July 4 celebrations land family pets in animal shelters

(FOX19) - The picnics are over and the parties are cleaned up.  The 4th of July holiday is officially over.  But, for some families, the holiday wasn't a celebration.
A lot of times, the beautiful, colorful explosions over the night sky don't necessarily mix with your family pet, especially dogs.
"We see it around Labor Day, Memorial Day, too.  It seems that this area really loves their fireworks.  But, the dogs don't," said Dan Evans of the Kenton County Animal Shelter.
A lot of times those explosions will send your dog running, only to be found in a shelter.

"It's definitely something we planned for, something that we're looking out for and know.  It's almost like the dread that if a holiday happens on a Friday, we dread the Monday coming in because we know the numbers are going to increase," said Evans.

On July 5, the day after the holiday, Kenton County took in seven dogs, which is actually lower than other years.  In Butler County, the numbers are much higher.

"This year was just like every other.  We took in about 15 dogs over the course of Friday the fourth into Saturday the fifth.  Still hoping that people will come look for their pets.  We've only reunited about three of those," said Meg Stephenson of the Animal Friends Humane Society.

Do these numbers put either of these places at capacity?  No. But it doesn't help.

"We accept animal regardless of our space.  Having an intake of 15 dogs in a matter of two days is quite large and does put a burden on our capacity," said Stephenson.

It's not just the Independence Day holiday or the fireworks that have family pets showing up at shelters.  Owners are also giving up their pets. Of the seven dogs that showed up at the shelter in Kenton County on Saturday, five of them were given up by their owners.

"Holidays, people worry about relatives coming over, friends coming over, and 'What am I going to do with the dog?'  It may sound silly, but we've actually seen it to be true," Evans told FOX19.

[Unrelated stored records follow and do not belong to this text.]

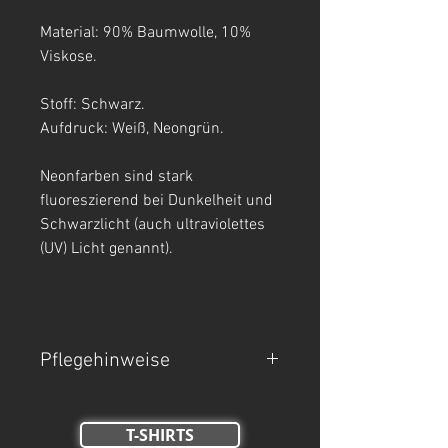
Material: 90% Baumwolle, 10%
Viskose.
Stoff: Schwarz.
Aufdruck: Weiß, Neongrün.
Neonfarben sind stark
fluoreszierend bei Dunkelheit und
Schwarzlicht (auch ultraviolettes
(UV) Licht genannt).
Pflegehinweise
- Maschinenwäsche bei 30°C.
T-SHIRTS
- Auf links waschen.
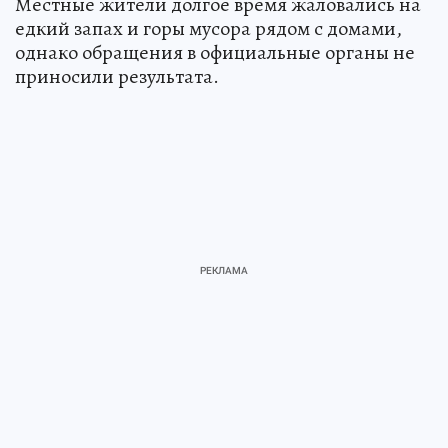
Местные жители долгое время жаловались на
едкий запах и горы мусора рядом с домами,
однако обращения в официальные органы не
приносили результата.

People have been at these shelters looking for their pets already.  For those who don't, there's just one hope.

"Our hope is that we can either find the owners that are missing them, or find them new families that will care for them for their lifetime," said Stephenson.

If your dog is missing, call your local shelter immediately.

Laws vary from state to state about how long a shelter must hold your animal before putting it up for adoption. In Butler County, Stephenson says stray dogs not wearing a current county license need to be claimed within 72 hours before the animal's ownership becomes that of the humane society's.

With a current county license, Ohio law requires the dog be held for 14 days before transferring ownership to the shelter and being put up for adoption, according to Stephenson.
In Kentucky, and Kenton County, Evans says there is a 5 day holding period before ownership is transferred to the shelter, and the animal is put up for adoption.  Evans says he expects to extend the deadline to claim your missing animal until Monday, July 14.
Eventually, depending on a number of factors like health and the animal's demeanor, it could be euthanized.